Farming, once her only means of survival, was no longer viable. So she pivoted, choosing to barter in utensils, essential items that every household needs. With capital provided by Germany’s Malteser International relief agency, she set up shop with wholesale goods from Hyderabad, sold scrap to local junkyards, and launched a low-cost business model tailored to village economics.

“We don’t have a cost-intensive system of giving expensive stuff to the villagers which they can’t even afford,” Akhtar explained. “We are doing this trade at the village level and are giving stuff that the villagers can afford.”

The NGO-backed program, a €600,000, 36-month initiative implemented by the Sindh Rural Support Organization (SRSO), has helped more than 150 women launch nano-enterprises in climate-affected areas of Mirpurkhas district.

“Earlier, the people here mostly used to do farming and rear livestock, but now they have diversified [their sources of income] to business,” said Komal Jameel, a livelihood officer at SRSO.

“She [Akhtar] keeps giving us her data entry through digitalization on a daily basis. She tells our team how much loss and earnings she is making out of her business. This scrap exchange is a very good business.”

WOMEN LEAD NEW ECONOMIC MODELS

Across the region, other women are following suit. In Niaz Kapri village, 48-year-old Hameeda Tariq began a similar scrap-for-goods exchange after floods wiped out her family’s farmland and livestock. 

Working with her husband, who sources utensils from nearby cities, she now earns around Rs40,000 ($140) a month.

“Before starting this business, we used to work in the fields and domesticate livestock,” said Tariq, a mother of three. “What brought us here is the recurring incidents of flooding in our village that would damage our crops and kill our animals.”

In neighboring villages, women are testing other models: a cosmetics stall in Roshanabad, a spice business in Khuda Bux II, a beauty parlor and tuck shop in Mir Allah Bachayo union council.

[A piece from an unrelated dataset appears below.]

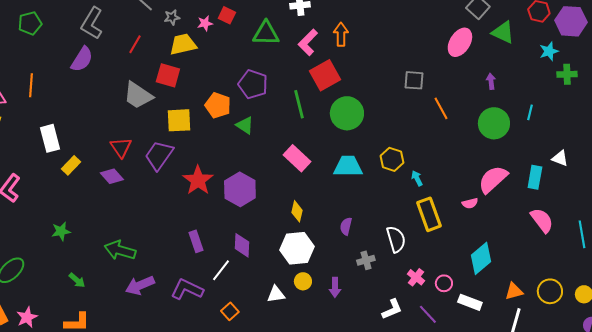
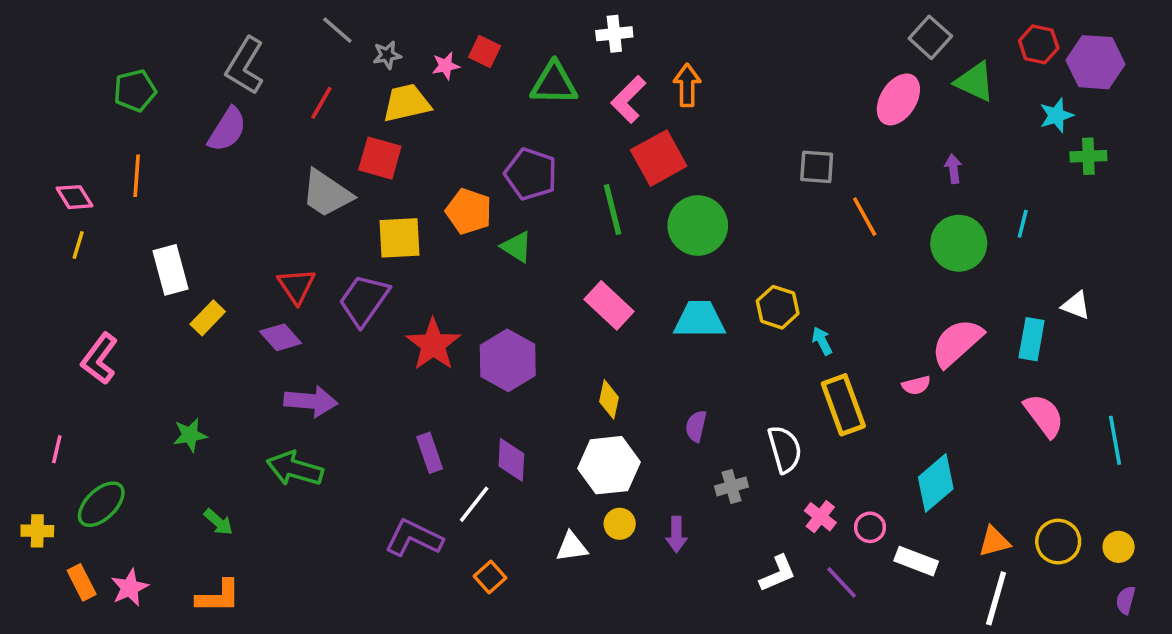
green pentagon: (30, 23) -> (135, 91), moved
purple arrow: (140, 285) -> (311, 401), moved, turned -152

All operate on small grants and are tracked digitally via mobile apps provided by SRSO.

“So far we have given grants to 320 individuals for starting nano businesses, of which 50 percent are females,” said SRSO district project officer Maqsood Alam. 

“We are strengthening local stakeholders and communities so that they could head toward sustainable livelihood and we could protect them in terms of climate change.”

The return to barter, often dismissed as outdated, is gaining currency in places where cash flow is erratic, formal banking is inaccessible, and climate volatility threatens conventional trade.

“This is a miracle in the history of Jhuddo that a female shopkeeper is sitting there and five females are jointly running this business,” Alam said.

For Akhtar, the impact is not just economic, but personal.

“This [business] has had a huge impact on my family,” she said. “Now we are earning a very good income from this, Mashallah, and we are getting a lot of support because of this.”